Having never used Elinchrom equipment before, it took some testing to get the light ratios right. I did not use a light meter, but the histogram on the Nikon D700 worked just fine.
Please click on diagram for more studio lighting setups
Elinchrom Octa as soft main light
To light the whole body as well as getting even lighting on the white background (a seamless vinyl-like type) I put one of the Elinchrom RX600 in the biggest Octa they had, a 140 cm diameter. This light was placed camera left with the center at about 1.8 meter.
Adding some contrast
But I wanted some more contrast to it, so I placed the other in front of the Octa on a boom with a beautydish attached to it. I don’t have any photos with just the Octa, but I think that without it, the light on the faces would have been softer and with less contrast. See image below for relative placement of the two flashes.
Medium sized softboxes as rim lights
The two FX400 were placed at approx. 45 degrees angle on either side of the background, with medium sized softboxes (60 x 60 cm), pointed at the model’s back. Again, maybe not so visible in this shot, except for the light on the model’s left side of his face.
Seamless cyc background
The cyc was not lit separately, only the light from the main light made the white background light grey. I tried lighting it with the rim lights first, but the distance was a bit too short to get it right. That kind of lighting is (in my opinion) hard to do without a light meter or checking the photos on the computer, the camera display is not really much help in showing if it going to look good or not.
You can see what effect I used on the different flashes in the setup diagram, but I don’t know what it translates to in Wattseconds (Ws) or any other measure. Sorry.
Key light (RX 600 + Octa): Setting 2.4
Fill light (RX600 + beautydish): Setting 3.0
Rim lights (2 x RX400 + softboxes): Setting 2.0
Developed in Nikon Capture NX2 and some minor adjustments made in Photoshop, nothing more. Mostly to even out the light on the background, but I left a little shadow at the top left corner just to make it look a bit less sterile.
As always I used my Nikon D700 but not with the trusty old 85mm/1.4 this time (it wouldn’t give me full length portraits in the relatively short distance between me and my models). Instead I used a 24-70/2.8 zoom that allowed me to be a bit more flexible, even though I like the 85mm better for studio portraits.
Lighting setup diagram based on Kevin Kertz design.
An incredible wealth of information. One of my new favourite blogs and photographers, dynamic and exciting. Look forward to reading more. Thank you Strefan.

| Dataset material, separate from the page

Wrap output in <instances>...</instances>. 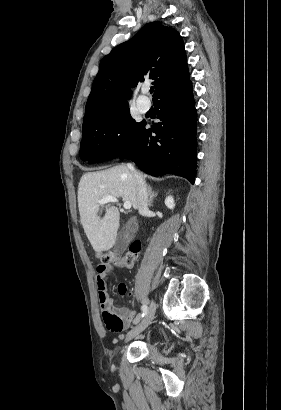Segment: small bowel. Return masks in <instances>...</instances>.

Thank you for your informative posts Stefan. You have a way of clearly explaining your lighting setups that makes it very easy to digest. I appreciate how you break up your descriptions to reinforce the effects of each light group in your setup. The diagrams are wonderfully educational as well.
Definitely one of my new favorite blogs. Please keep up the good work.
Thanks for you comments, I will try to keep it a little shorter next time, and maybe use more photos as illustrations. Glad you liked it, and don’t hesitate to contact me here if you have any questions.
Thanks for the tips and all the info.